November 24, 2024

Scott Lincicome

One the goals of our ongoing Defending Globalization project is to challenge prevailing misconceptions about the global economy, and newly‐​released data on inflation‐​adjusted US trade in goods give us two new examples.

First, the data continue to show that, for all the protectionist talk and policy coming out of Washington these days and all the bold pandemic‐​era predictions of “de‐​globalization,” actual American companies and consumers aren’t really buying it.

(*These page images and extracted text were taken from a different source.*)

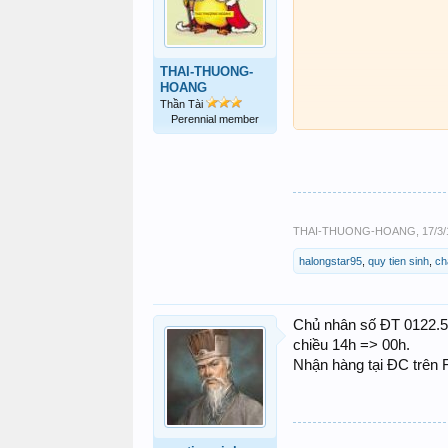
THAI-THUONG-
HOANG
Thần Tài
Perennial member
THAI-THUONG-HOANG
,
17/3/
halongstar95
,
quy tien sinh
,
ch
Chủ nhân số ĐT 0122.5
chiều 14h => 00h.
Nhận hàng tại ĐC trên F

In fact, inflation‐​adjusted US trade in goods (imports and exports) last year was right off its 2022 record high—even as the Biden administration leaned into Trump‐​era US protectionism (which targets goods, not services), as post‐​pandemic Americans shifted their consumption back towards services (thus potentially limiting goods imports), and as economies in Europe and Asia struggled (thus potentially limiting US goods exports).

Steadily increasing US goods trade flows have put the $4.4 trillion total above pre‐​pandemic levels and far, far above those seen during the supposed “hyperglobalization” heyday of the 1990s and 2000s.

These data once again show how globalization is driven by people, not governments, and how talk about the United States’ turn inward remains primarily a political, not economic, phenomenon. Maybe that latter point changes in the years ahead, but so far there’s little sign of it.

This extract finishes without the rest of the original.